DIOCESI – «Il concetto non è eliminare, ma rendere vivibile ciò che ci è stato dato. Per questo motivo i medici nel giuramento che si rifà ad Ippocrate giurano di perseguire come scopi esclusivi la difesa della vita e il sollievo della sofferenza, di non compiere atti idonei a provocare deliberatamente la morte di un paziente». E’ un passaggio della riflessione che il dottor Carlo Di Biagio (medico chirurgo, impegnato nella Caritas Diocesana) affida a L’Ancora su una questione molto attuale in questi ultimi giorni, ossia quello dell’eutanasia.

Secondo il dottor Di Biagio: «Da diverso tempo si fa un gran parlare di alcuni temi che riguardano la vita dell’uomo per regolamentarli con leggi

specifiche. Al centro della discussione, però, non c’è l’Uomo, ma i suoi desideri  o un suo diritto chiamato autodeterminazione. Si fanno discorsi del tipo: “Io della mia vita o della vita che ho in me (Embrione) posso fare tutto quello che voglio. Per questa  mia libertà  lo Stato mi deve tutelare e permettere che io possa raggiungere i miei scopi”. Ma questo concetto è un po’ all’antipodo della legge naturale che prevede per la vita un inizio e una fine ,prevede benessere e purtroppo  in alcuni casi malattia ed invalidità».
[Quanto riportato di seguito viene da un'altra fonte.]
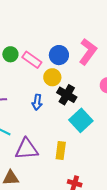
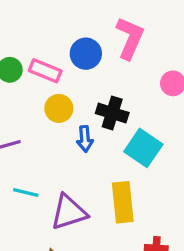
yellow circle: (52, 77) -> (59, 108), moved
blue arrow: (37, 102) -> (85, 139), moved
yellow rectangle: (61, 151) -> (123, 202), size x1.4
Che fare, dunque? «Come la scienza ha favorito la vita – risponde il medico – anche in situazioni di disagio così la scienza medica deve assolutamente rendere in parte accettabile la vita in caso di disabilità, eliminando il dolore e favorendo ogni tipo riabilitazione, in modo da rendere la situazione di disagio meno disdicevole possibile per la persona. Il concetto non è eliminare, ma rendere vivibile ciò che ci è stato dato. Per questo motivo i medici nel giuramento che si rifà ad Ippocrate giurano di perseguire come scopi esclusivi la difesa della vita e il sollievo della sofferenza, di non compiere atti idonei a provocare deliberatamente la morte di un paziente».
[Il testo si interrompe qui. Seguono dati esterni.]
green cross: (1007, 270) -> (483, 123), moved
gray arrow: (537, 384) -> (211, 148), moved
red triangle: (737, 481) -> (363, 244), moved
Allargando poi lo spettro della discussione, Di Biagio fa poi notare come «nel mondo si è creato un movimento per l’eliminazione della pena di morte: pena per certi versi assurda. A fronte di tale movimento si è creato un fronte favorevole all’eliminazione dell’individuo su sua scelta o su scelta di qualche altro. In alcune situazioni dello Stato – vedi casi recenti in Francia ed Inghilterra – in altre  di parenti o amici o amministratori. In molti casi rimane la solitudine di una fredda stanza dove la “libertà” dell’uomo si esprime nello spingere un bottone per eliminare ogni tipo di relazione, alcune volte disgraziatamente anche molto ridotta, con il mondo che lo circonda».
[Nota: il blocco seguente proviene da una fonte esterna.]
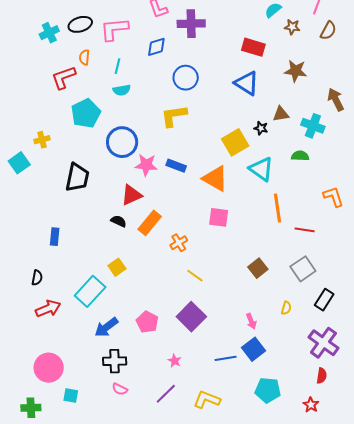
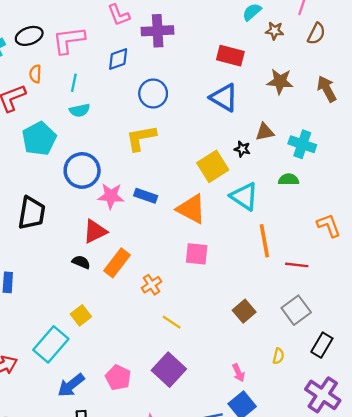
brown arrow: (336, 100) -> (327, 89), moved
«Tale scelta è una scelta riduttiva, condizionata sicuramente dai desideri di vita che ognuno ha, dalla carenza di assistenza, dalla diminuzioni di relazioni che si instaurano in certe situazioni per cui l’individuo si sente più un oggetto che un soggetto. Questi sono momenti che ci debbono portare ad una riflessione profonda e a modificare dei nostri comportamenti. Non eliminare (Morte) ma rigenerare. Il compito del medico è quello di favorire la vita senza incorrere nell’accanimento terapeutico. La vita, come già detto, ha un inizio ed una fine e questa regola va rispettata nella sua naturalità. Noi medici per molto tempo forse abbiamo trascurato la vicinanza al malato in condizioni oltremodo critiche, abbiamo demandato ad altri quelli che erano i nostri compiti di presenza. Da un punto di vista umano (Giuramento del medico) eliminare una persona è un abominio, accompagnarla eventualmente all’ultimo passo riducendo le varie disabilità con una presenza, è un dovere».

A che conclusioni giunge, dunque? «Da queste considerazioni – conclude il medico – nascono i disaccordi con una legge che vorrebbe regolamentare il fine della vita considerando i desideri e non la grandezza della vita di un uomo pur ridotto nelle sue funzioni. Aggiungere al dovere del medico di proteggere la vita l’altro di dare, cioè,  la morte su comando è un vero controsenso. Al più debole va rivolta la nostra attenzione affinché sia segno di riflessione e di attenzione. Arrogarci il potere di vita e di morte ci spinge oltre la naturalità delle cose e ci fa ricordare vecchie esperienze che pensavamo superate. Ad ognuno, ripeto, una riflessione ed un impegno. Eliminare è facile, costruire è più difficile ma è tipico  dell’uomo».